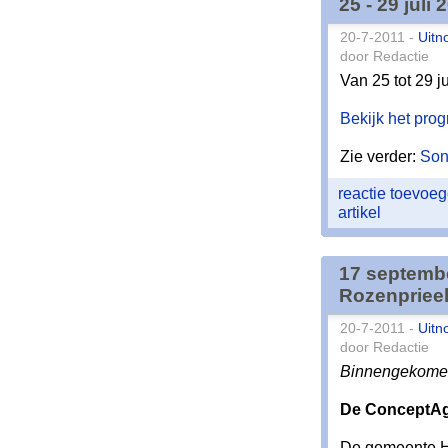
25 - 29 juli
20-7-2011 -
Uitn
door Redactie
Van 25 tot 29 ju
Bekijk het pro
Zie verder:
Son
reactie toevoe
artikel
17 septembe
Rozenprieel
20-7-2011 -
Uitn
door Redactie
Binnengekomen
De ConceptAg
De gemeente H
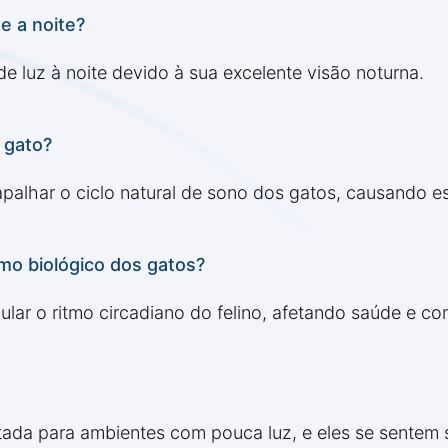
e a noite?
e luz à noite devido à sua excelente visão noturna.
o gato?
trapalhar o ciclo natural de sono dos gatos, causando
tmo biológico dos gatos?
gular o ritmo circadiano do felino, afetando saúde e 
tada para ambientes com pouca luz, e eles se sentem 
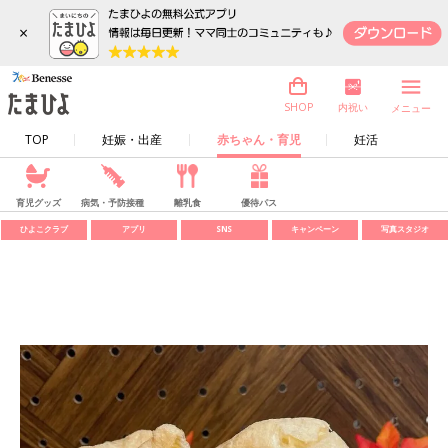
×
内祝い
SHOP
メニュー
TOP
妊娠・出産
赤ちゃん・育児
妊活
育児グッズ
病気・予防接種
離乳食
優待パス
ひよこクラブ
アプリ
SNS
キャンペーン
写真スタジオ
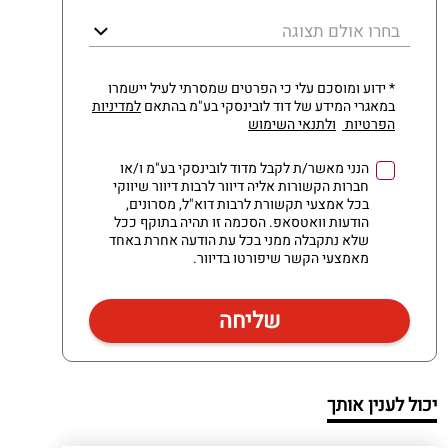
בחרו אולם תצוגה
* ידוע ומוסכם עלי כי הפרטים שמסרתי לעיל יישמרו
במאגרי המידע של דוד לובינסקי בע"מ בהתאם
למדיניות
הפרטיות
ולתנאי השימוש
הנני מאשר/ת לקבל מדוד לובינסקי בע"מ ו/או
חברות הקשורות אליה דיוור לרבות דיוור שיווקי
בכל אמצעי תקשורת לרבות דוא"ל, מסרונים,
הודעות וואטסאפ. הסכמה זו תהיה בתוקף ככל
שלא נתקבלה ממני בכל עת הודעה אחרת באחד
מאמצעי הקשר שיפורטו בדיוור.
יכול לענין אותך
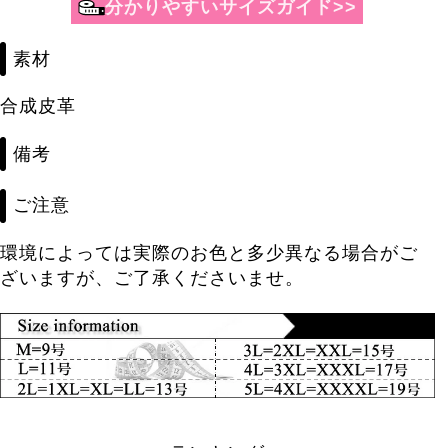
素材
合成皮革
備考
ご注意
環境によっては実際のお色と多少異なる場合がご
ざいますが、ご了承くださいませ。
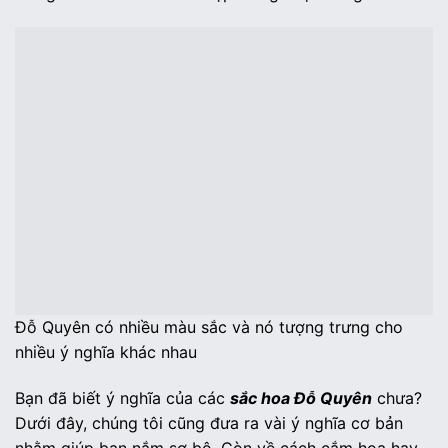
Đỗ Quyên có nhiều màu sắc và nó tượng trưng cho
nhiều ý nghĩa khác nhau
Bạn đã biết ý nghĩa của các
sắc hoa Đỗ Quyên
chưa?
Dưới đây, chúng tôi cũng đưa ra vài ý nghĩa cơ bản
nhằm giúp bạn nắm sơ bộ. Còn về cách cắm hoa hay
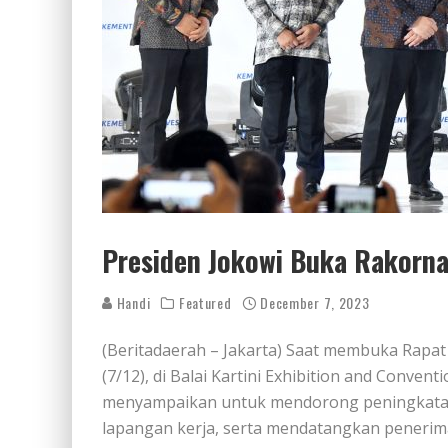
Presiden Jokowi Buka Rakorna
Handi
Featured
December 7, 2023
(Beritadaerah – Jakarta) Saat membuka Rapat 
(7/12), di Balai Kartini Exhibition and Conven
menyampaikan untuk mendorong peningkatan
lapangan kerja, serta mendatangkan penerim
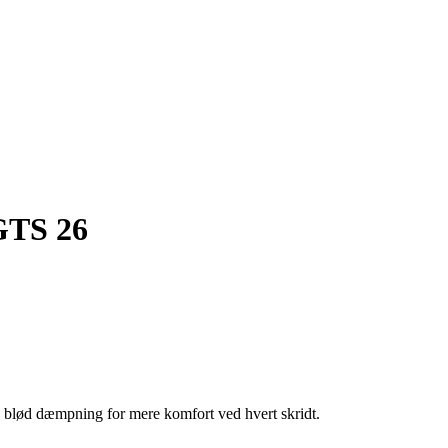
 GTS 26
n blød dæmpning for mere komfort ved hvert skridt.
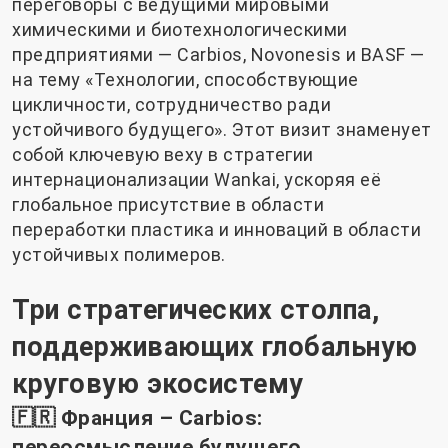
переговоры с ведущими мировыми
химическими и биотехнологическими
предприятиями — Carbios, Novonesis и BASF —
на тему «Технологии, способствующие
цикличности, сотрудничество ради
устойчивого будущего». Этот визит знаменует
собой ключевую веху в стратегии
интернационализации Wankai, ускоряя её
глобальное присутствие в области
переработки пластика и инноваций в области
устойчивых полимеров.
Три стратегических столпа,
поддерживающих глобальную
круговую экосистему
🇫🇷 Франция – Carbios:
переосмысление будущего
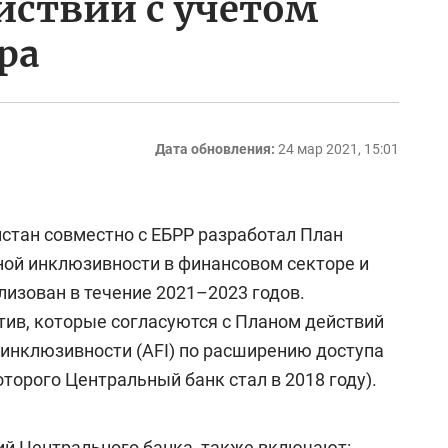
йствий с учетом
ра
Дата обновления:
24 мар 2021, 15:01
ан совместно с ЕБРР разработал План
ой инклюзивности в финансовом секторе и
изован в течение 2021–2023 годов.
тив, которые согласуются с Планом действий
 инклюзивности (AFI) по расширению доступа
орого Центральный банк стал в 2018 году).
й Центрального банка, также включают:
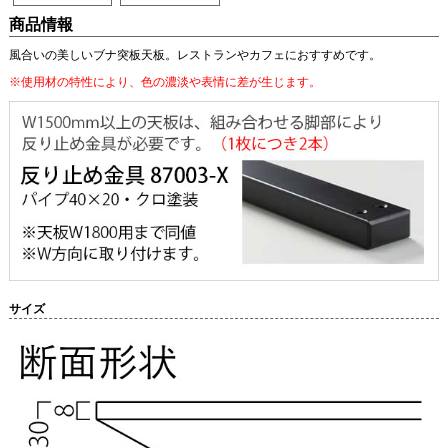
商品情報
風合いの美しいブナ突板天板。レストランやカフェにおすすめです。
※使用材の特性により、色の濃淡や表情に差が生じます。
サイズ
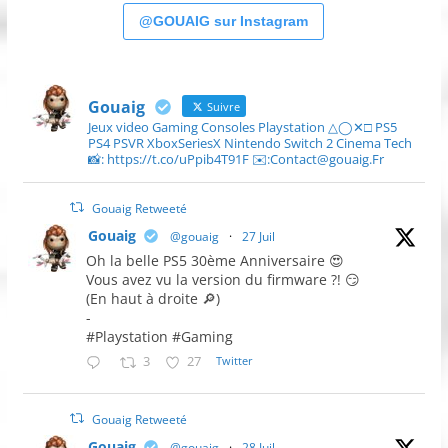
@GOUAIG sur Instagram
Gouaig
Suivre
Jeux video Gaming Consoles Playstation △◯✕□ PS5
PS4 PSVR XboxSeriesX Nintendo Switch 2 Cinema Tech
📸: https://t.co/uPpib4T91F ✉️:Contact@gouaig.Fr
Gouaig Retweeté
Gouaig
@gouaig
·
27 Juil
Oh la belle PS5 30ème Anniversaire 😍
Vous avez vu la version du firmware ?! 😏
(En haut à droite 🔎)
-
#Playstation #Gaming
3
27
Twitter
Gouaig Retweeté
Gouaig
@gouaig
·
28 Juil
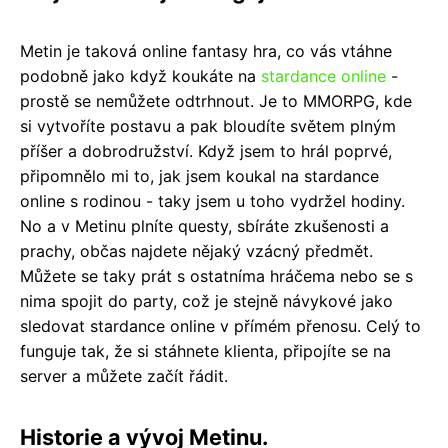
Metin je taková online fantasy hra, co vás vtáhne
podobně jako když koukáte na
stardance online
-
prostě se nemůžete odtrhnout. Je to MMORPG, kde
si vytvoříte postavu a pak bloudíte světem plným
příšer a dobrodružství. Když jsem to hrál poprvé,
připomnělo mi to, jak jsem koukal na stardance
online s rodinou - taky jsem u toho vydržel hodiny.
No a v Metinu plníte questy, sbíráte zkušenosti a
prachy, občas najdete nějaký vzácný předmět.
Můžete se taky prát s ostatníma hráčema nebo se s
nima spojit do party, což je stejně návykové jako
sledovat stardance online v přímém přenosu. Celý to
funguje tak, že si stáhnete klienta, připojíte se na
server a můžete začít řádit.
Historie a vývoj Metinu.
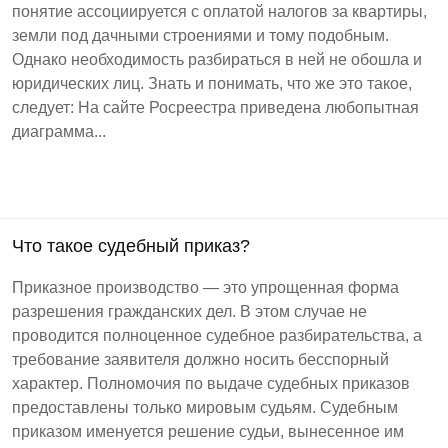
понятие ассоциируется с оплатой налогов за квартиры,
земли под дачными строениями и тому подобным.
Однако необходимость разбираться в ней не обошла и
юридических лиц. Знать и понимать, что же это такое,
следует: На сайте Росреестра приведена любопытная
диаграмма...
Что такое судебный приказ?
Приказное производство — это упрощенная форма
разрешения гражданских дел. В этом случае не
проводится полноценное судебное разбирательства, а
требование заявителя должно носить бесспорный
характер. Полномочия по выдаче судебных приказов
предоставлены только мировым судьям. Судебным
приказом именуется решение судьи, вынесенное им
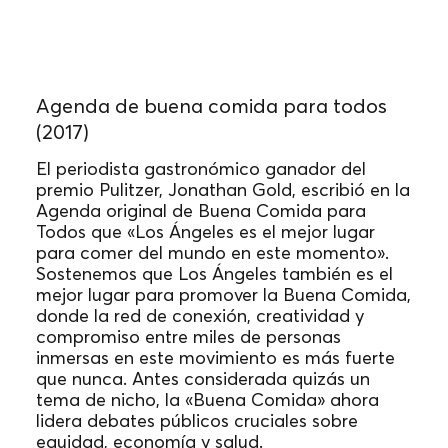
Agenda de buena comida para todos
(2017)
El periodista gastronómico ganador del
premio Pulitzer, Jonathan Gold, escribió en la
Agenda original de Buena Comida para
Todos que «Los Ángeles es el mejor lugar
para comer del mundo en este momento».
Sostenemos que Los Ángeles también es el
mejor lugar para promover la Buena Comida,
donde la red de conexión, creatividad y
compromiso entre miles de personas
inmersas en este movimiento es más fuerte
que nunca. Antes considerada quizás un
tema de nicho, la «Buena Comida» ahora
lidera debates públicos cruciales sobre
equidad, economía y salud.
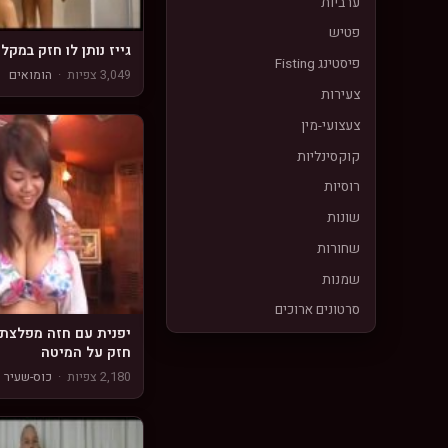
ערביות
פטיש
גייז נותן לו חזק במקל
פיסטינג Fisting
3,049 צפיות
·
הומואים
צעירות
צעצועי-מין
קוקסינליות
רוסיות
שונות
שחורות
שמנות
סרטונים ארוכים
יפנית עם חזה מפלצתי
חזק על המיטה
2,180 צפיות
·
כוס-שעיר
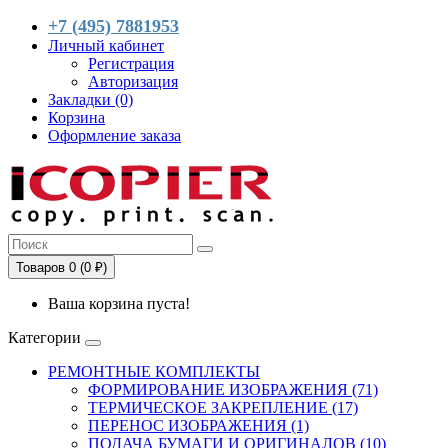
+7 (495) 7881953
Личный кабинет
Регистрация
Авторизация
Закладки (0)
Корзина
Оформление заказа
Товаров 0 (0 ₽)
Ваша корзина пуста!
Категории
РЕМОНТНЫЕ КОМПЛЕКТЫ
ФОРМИРОВАНИЕ ИЗОБРАЖЕНИЯ (71)
ТЕРМИЧЕСКОЕ ЗАКРЕПЛЕНИЕ (17)
ПЕРЕНОС ИЗОБРАЖЕНИЯ (1)
ПОДАЧА БУМАГИ И ОРИГИНАЛОВ (10)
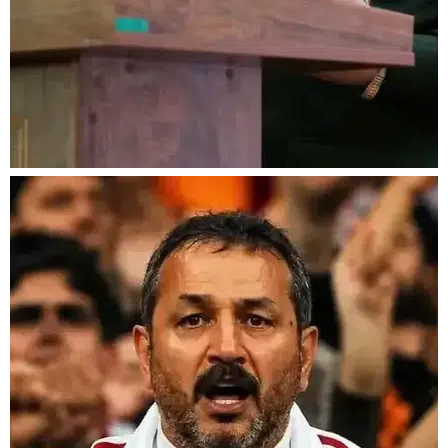
hamle! Ünlü komutan
yeniden göreve
getirildi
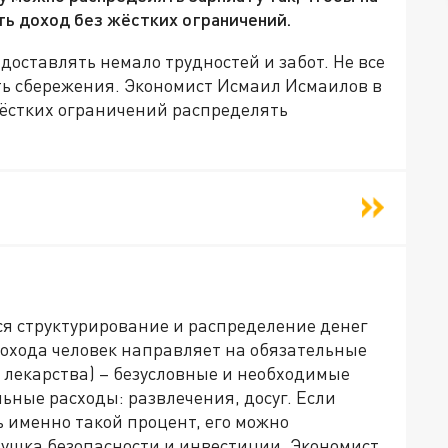
ь доход без жёстких ограничений.
оставлять немало трудностей и забот. Не все
ь сбережения. Экономист Исмаил Исмаилов в
 жёстких ограничений распределять
тся структурирование и распределение денег
 дохода человек направляет на обязательные
 лекарства) – безусловные и необходимые
ные расходы: развлечения, досуг. Если
 именно такой процент, его можно
душка безопасности и инвестиции. Экономист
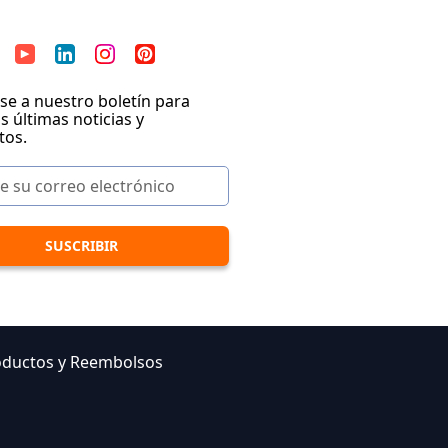
se a nuestro boletín para
as últimas noticias y
tos.
oductos y Reembolsos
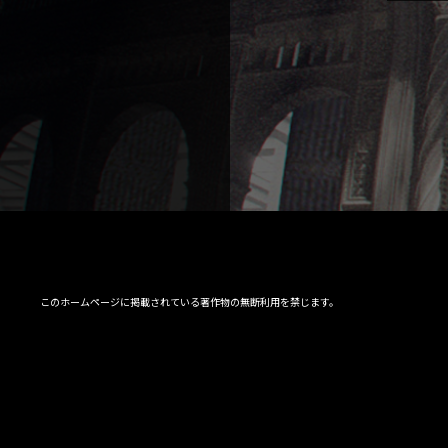
このホームページに掲載されている著作物の無断利用を禁じます。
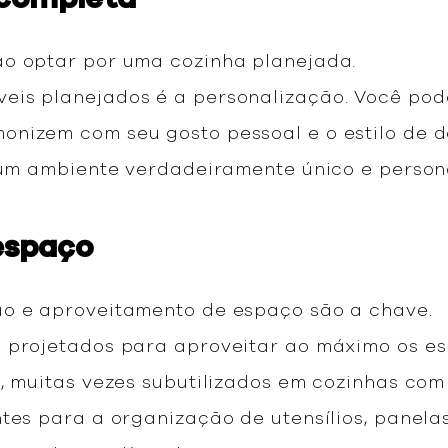
ao optar por uma cozinha planejada.
is planejados é a personalização. Você pode
nizem com seu gosto pessoal e o estilo de 
r um ambiente verdadeiramente único e person
espaço
ão e aproveitamento de espaço são a chave.
 projetados para aproveitar ao máximo os es
s, muitas vezes subutilizados em cozinhas com
tes para a organização de utensílios, panela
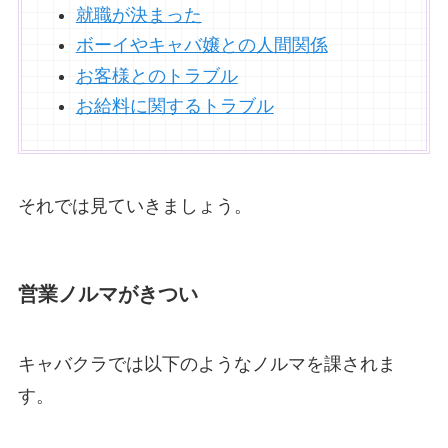
就職が決まった
ボーイやキャバ嬢との人間関係
お客様とのトラブル
お給料に関するトラブル
それでは見ていきましょう。
営業ノルマがきつい
キャバクラでは以下のようなノルマを課されま
す。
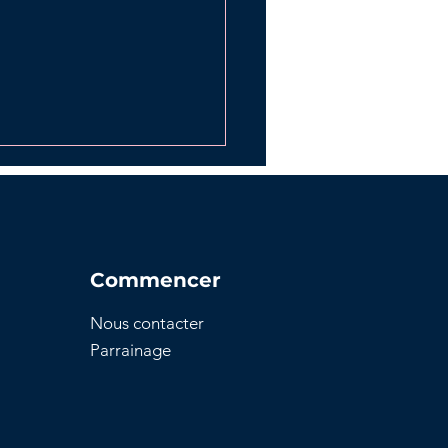
Commencer
Nous contacter
es clés pour le dépôt
Parrainage
otre permis de
truire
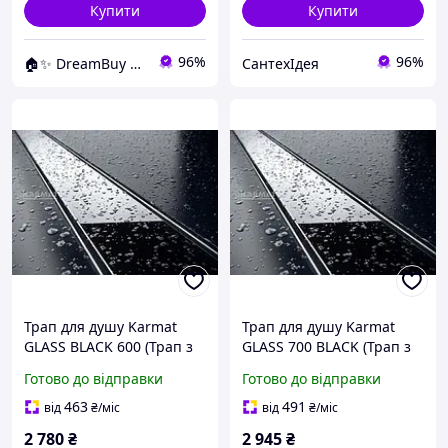
Купити
Купити
96%
96%
🏠✨ DreamBuy ✨🏠
СантехІдея
Трап для душу Karmat
Трап для душу Karmat
GLASS BLACK 600 (Трап з
GLASS 700 BLACK (Трап з
нержавіючої сталі,
нержавіючої сталі,
Готово до відправки
Готово до відправки
накладка чорне скло)
накладка чорне скло)
463
491
від
₴
/міс
від
₴
/міс
2 780
₴
2 945
₴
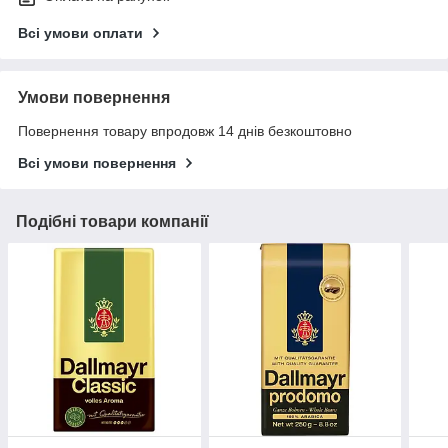
Всі умови оплати
Умови повернення
Повернення товару впродовж 14 днів безкоштовно
Всі умови повернення
Подібні товари компанії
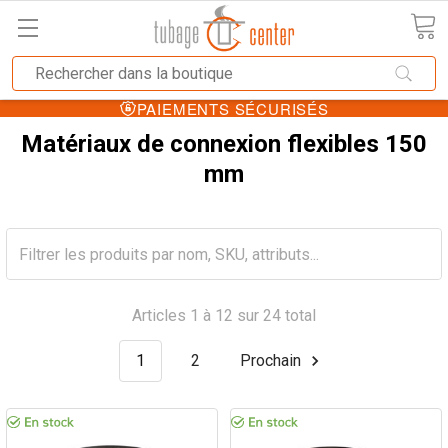
PAIEMENTS SÉCURISÉS
Matériaux de connexion flexibles 150
mm
Articles 1 à 12 sur 24 total
1
2
Prochain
════════════════════
## Exercise
Only the lines from the one containing "Всі умови оплати" through the last line of the entries above, both included, belong in the answer, written out exactly; pictures do not.

## Response below
Всі умови оплати
Умови повернення
Повернення товару впродовж 14 днів безкоштовно
Всі умови повернення
Подібні товари компанії
PAIEMENTS SÉCURISÉS
Matériaux de connexion flexibles 150
mm
Articles 1 à 12 sur 24 total
1
2
Prochain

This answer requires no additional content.